西田 宗千佳のBeyond the Mobile 第111回
薄さ12.8mm! 13インチ「LaVie Z」よりさらに2mm薄い
15インチでモバイル! 「LaVie X」の薄さに秘められた魅力
2013年03月14日 12時00分更新
発熱はほとんど気にならず、
「短時間でさっと充電」的使い方が推奨か
薄いと気になるのは「発熱」だ。どうしてもボディで放熱する形になりやすく、快適さが損なわれる可能性がある。LaVie XはUltrabookでもあるため、スペック的にもUltrabook準拠である。CPUはIntel Core i7-3537U(クロック周波数2GHz)。パワーとしては十分なところだろう。Windows エクスペリエンスインデックスの値は「5.6」。ボトルネックは他のUltrabookと同様、グラフィックである。CPU・ストレージの値は非常に高く、日常的なビジネス用途のパフォーマンスという点では申し分ない。

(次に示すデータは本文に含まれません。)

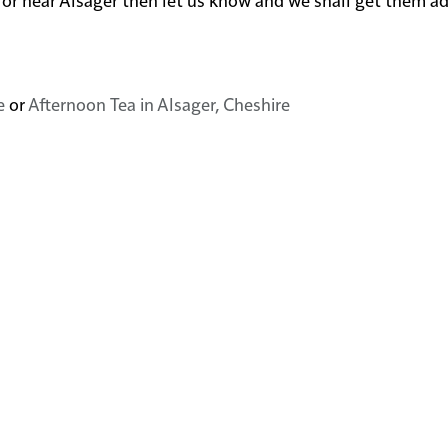
e
or
Afternoon Tea in Alsager, Cheshire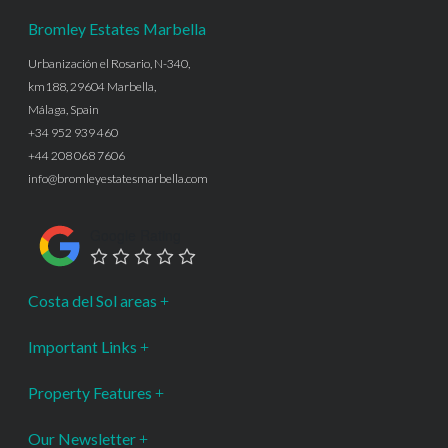
Bromley Estates Marbella
Urbanización el Rosario, N-340,
km188, 29604 Marbella,
Málaga, Spain
+34 952 939 460
+44 208 068 7606
info@bromleyestatesmarbella.com
Google Rating
Costa del Sol areas
Important Links
Property Features
Our Newsletter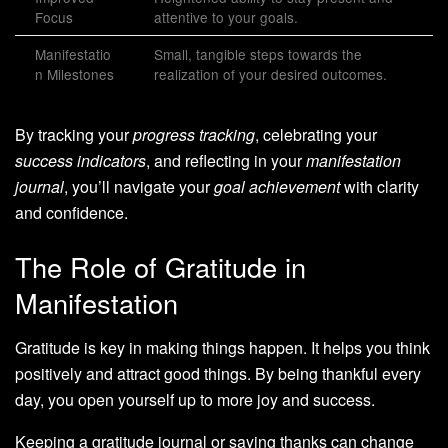
Focus
attentive to your goals.
Manifestatio
Small, tangible steps towards the
n Milestones
realization of your desired outcomes.
By tracking your
progress tracking
, celebrating your
success indicators
, and reflecting in your
manifestation
journal
, you’ll navigate your
goal achievement
with clarity
and confidence.
The Role of Gratitude in
Manifestation
Gratitude is key in making things happen. It helps you think
positively and attract good things. By being thankful every
day, you open yourself up to more joy and success.
Keeping a gratitude journal or saying thanks can change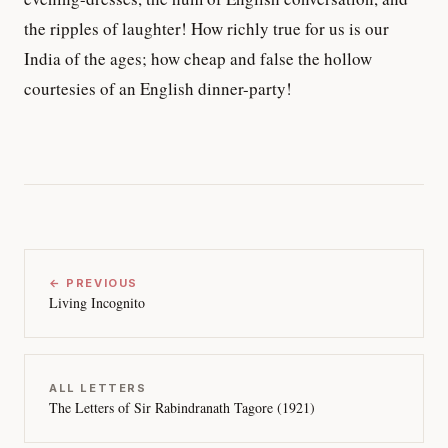
the ripples of laughter! How richly true for us is our
India of the ages; how cheap and false the hollow
courtesies of an English dinner-party!
← PREVIOUS
Living Incognito
ALL LETTERS
The Letters of Sir Rabindranath Tagore (1921)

やはり問題は発熱だ。確かめてみたが、この点は実に優秀であり、ほとんど気にならない。特に、キーボードやパームレストは発熱が少なく、かなり快適に使えると断言していい。フルパワーで回せば背面の一部が多少熱を持つが、一般的な用途ではまずそこに到達することはなく、快適さが維持される範囲が広いという点も指摘しておきたい。
発熱状況(独自調査/放射温度計による測定。外気温21度の場合) | ||
---|---|---|
― | アイドル時 | フルパワー時 (H.264動画エンコード時) |
底面左側 | 約23度 | 約31度 |
底面中央 | 約30度 | 約38度 |
底面右側 | 約27度 | 約31度 |
表面左側 | 約26度 | 約27度 |
表面右側 | 約26度 | 約28度 |
パームレスト左側 | 約26度 | 約27度 |
パームレスト右側 | 約26度 | 約26度 |
放熱性能が優秀である理由は、このサイズでありながら、内部にファンを2基搭載しているからだろう。軽くすることを考えるとリスクではあるが、より高い性能と快適さの両立を考えてのことだろう。その方針は、15インチというサイズであれば正解だと思う。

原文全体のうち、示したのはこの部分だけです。